ST STE Scanlines

From Atari Wiki
Revision as of 21:19, 11 April 2016 by Admin (talk | contribs) (Major update for ST and STE GLUE horizontal tables. Previously they were correct for 50Hz lines, now 60Hz also.)
Jump to navigation Jump to search

The following is a pseudo code description of how the circuitry involved in creating scanlines, including sync pulses and displaying of pixel data, functions in the Atari ST and STE. By following the logic described here it's possible to implement emulators and simulators that will be able to run existing Atari ST and STE programs that make use of "sync tricks" to create fullscreens and sync scrollers.

Disclaimer: This page has as a goal to contain everything that's currently known, but by no means it should be considered complete.


Collected, edited, researched and typed up by Troed of SYNC


Information used to create these tables has mostly been sourced from the people below, but a general thanks goes out to everyone who's ever written anything on the subject.

  • Alien of ST Connexion (Overscan Techniques part I and II) [1] [2]
  • Paulo Simoes (posts on Atari-Forum, wakestate discovery and ST documentation) [3]
  • Dio (posts on Atari-Forum, trace diagrams, DE-to-LOAD) [4]
  • Troed of SYNC (GLUE-CPU wakestate hypothesis, STE pre-fetch impact) [5]
  • Ijor (original research and confirmation from chip-decaps) [6]

Horizontal GLUE state machine, ST

Due to lack of synchronisation between GLUE and CPU when an ST is powered on both chips, while running at 8MHz, can be offset from each other.
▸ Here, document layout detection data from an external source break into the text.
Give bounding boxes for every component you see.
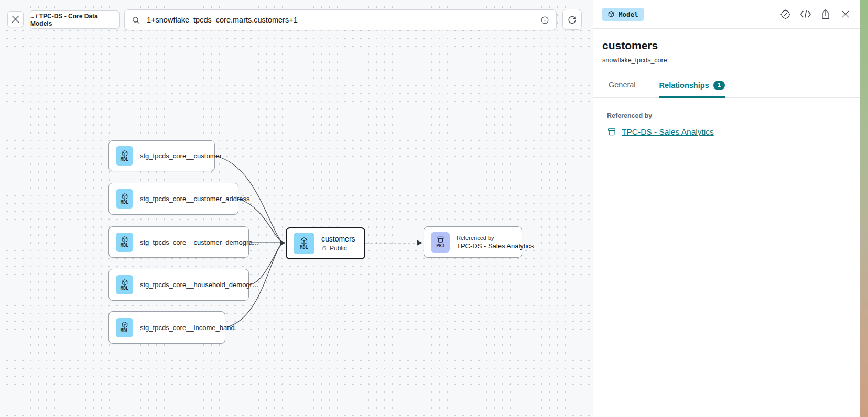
referencing-project-name: TPC-DS - Sales Analytics bbox=[622, 127, 714, 137]
lineage-selector-bar[interactable] bbox=[124, 9, 557, 30]
close-icon bbox=[10, 14, 20, 24]
resource-type-badge: Model bbox=[602, 8, 644, 21]
model-cube-icon bbox=[607, 10, 615, 18]
model-icon: MDL bbox=[116, 275, 133, 294]
details-tabs: General Relationships 1 bbox=[593, 81, 860, 98]
tab-relationships-label: Relationships bbox=[659, 81, 709, 90]
lineage-canvas[interactable]: .. / TPC-DS - Core Data Models MDL stg_t… bbox=[0, 0, 593, 417]
relationships-count-badge: 1 bbox=[713, 81, 725, 90]
model-icon: MDL bbox=[116, 318, 133, 337]
refresh-icon bbox=[567, 15, 577, 25]
exit-lineage-button[interactable] bbox=[7, 11, 24, 27]
resource-type-label: Model bbox=[619, 10, 638, 18]
lineage-edges bbox=[0, 0, 593, 417]
public-access-icon bbox=[321, 245, 327, 251]
share-icon[interactable] bbox=[819, 8, 831, 20]
project-icon: PRJ bbox=[431, 232, 450, 253]
model-icon: MDL bbox=[116, 189, 133, 208]
referenced-by-label: Referenced by bbox=[607, 112, 847, 119]
model-icon: MDL bbox=[116, 233, 133, 252]
breadcrumb[interactable]: .. / TPC-DS - Core Data Models bbox=[30, 10, 120, 29]
breadcrumb-label: .. / TPC-DS - Core Data Models bbox=[30, 13, 119, 27]
referenced-by-section: Referenced by TPC-DS - Sales Analytics bbox=[593, 98, 860, 139]
explore-compass-icon[interactable] bbox=[779, 8, 791, 20]
referencing-project-link[interactable]: TPC-DS - Sales Analytics bbox=[607, 127, 714, 137]
page-title: customers bbox=[602, 39, 847, 52]
graph-node-stg-tpcds-core-customer-address[interactable]: MDL stg_tpcds_core__customer_address bbox=[108, 183, 238, 215]
lineage-explorer-app: .. / TPC-DS - Core Data Models MDL stg_t… bbox=[0, 0, 868, 417]
tab-general[interactable]: General bbox=[609, 81, 636, 97]
graph-node-stg-tpcds-core-customer[interactable]: MDL stg_tpcds_core__customer bbox=[108, 140, 215, 171]
graph-node-stg-tpcds-core-income-band[interactable]: MDL stg_tpcds_core__income_band bbox=[108, 311, 225, 344]
model-icon: MDL bbox=[116, 146, 133, 166]
model-icon: MDL bbox=[294, 233, 314, 254]
selector-input[interactable] bbox=[146, 15, 535, 25]
code-icon[interactable] bbox=[799, 8, 811, 20]
graph-node-stg-tpcds-core-customer-demographics[interactable]: MDL stg_tpcds_core__customer_demogra… bbox=[108, 226, 249, 258]
close-panel-icon[interactable] bbox=[839, 8, 851, 20]
project-subtitle: snowflake_tpcds_core bbox=[602, 57, 847, 64]
graph-node-referencing-project[interactable]: PRJ Referenced by TPC-DS - Sales Analyti… bbox=[424, 226, 522, 258]
graph-node-stg-tpcds-core-household-demographics[interactable]: MDL stg_tpcds_core__household_demogr… bbox=[108, 269, 249, 301]
desktop-wallpaper-edge bbox=[860, 0, 868, 417]
info-icon[interactable] bbox=[540, 16, 549, 25]
graph-node-customers-selected[interactable]: MDL customers Public bbox=[286, 227, 365, 259]
tab-relationships[interactable]: Relationships 1 bbox=[659, 81, 725, 98]
refresh-lineage-button[interactable] bbox=[562, 9, 582, 30]
details-panel: Model customers snowflake_tpcds_core bbox=[593, 0, 860, 417]
project-archive-icon bbox=[607, 127, 616, 137]
details-panel-header: Model bbox=[593, 0, 860, 29]
access-label: Public bbox=[330, 245, 347, 252]
search-icon bbox=[132, 16, 140, 25]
This is the hypothesised cause behind what's known as ST "wakeup modes" (where two were known and documented beginning 2006 [7]) and more recently divided into two more making four in total, now known as "wakestates" (2013) [8].

At each cycle in the table below, as seen by the CPU, the value can be offset 0-3 cycles set when the ST is powered on. This offset does not change when reset, only when powered off and on again. While this looks like an emulator/simulator needing to be one-cycle accurate to fully capture these modes it's as far as currently known not needed. Since sync tricks can only be made with a resolution of two cycles (by using EXG+MOVE and similar instructions) it's possible to emulate all tricks with two cycle emulation granularity as well.
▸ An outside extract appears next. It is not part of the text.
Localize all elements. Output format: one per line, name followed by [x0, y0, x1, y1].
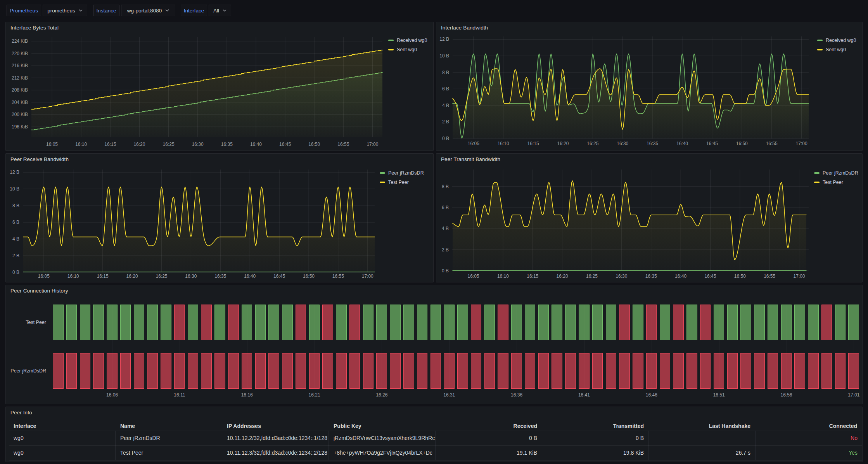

The GLUE combines the values of $ff820a (FREQ) and $ff8260 (RES) for its purposes. The tables use the short form 50/60/71 to represent that combined value.

VAR H H signal as per Alien's doc, combines with V and becomes DE detected by MMU
VAR LINE (LORES) NTSC by default; PAL = 512 cycle 50Hz, NTSC = 508 cycle 60Hz, HIRES = 224 cycle 71Hz
VAR BLANK Activate blank if true.
VAR HSYNC Activate hsync if true.
Cycle Action
4 IF(71) H = TRUE
24 IF(60) BLANK = FALSE
28 IF(50) BLANK = FALSE
30 Unknown. Needs to be !71 in non-mono lines.
52 IF(60) H = TRUE
54 IF(60) LINE = 508 ELSEIF(50) LINE = 512
56 IF(50) H = TRUE
164 IF(71) H = FALSE
184 IF(71) BLANK = TRUE
372 IF(60) H = FALSE
376 IF(50) H = FALSE
450 IF(!71) BLANK = TRUE
LINE-50 IF(!71) HSYNC = TRUE && H = FALSE
LINE-10 IF(!71) HSYNC = FALSE

Due to the internal workings of the GLUE it will latch 820a (FREQ) one cycle later than 8260 (RES). At any specific comparison cycle this means the GLUE will use the FREQ value written one cycle before RES.

  • Offset 0 reads values at cycle 56 (FREQ) and 57 (RES)
  • Offset 1 reads values at cycle 57 (FREQ) and 58 (RES)
  • Offset 2 reads values at cycle 58 (FREQ) and 59 (RES)
  • Offset 3 reads values at cycle 59 (FREQ) and 60 (RES)

The above, as seen by a program running on the CPU, means that to be able to change the values of the registers for the GLUE to pick them up in the current wakestate they need to have been done at the following cycles:

  • WS1 (DL6): Changes made by 56 (FREQ), 56 (RES)
  • WS3 (DL5): Changes made by 56 (FREQ), 58 (RES)
  • WS4 (DL4): Changes made by 58 (FREQ), 58 (RES)
  • WS2 (DL3): Changes made by 58 (FREQ), 60 (RES)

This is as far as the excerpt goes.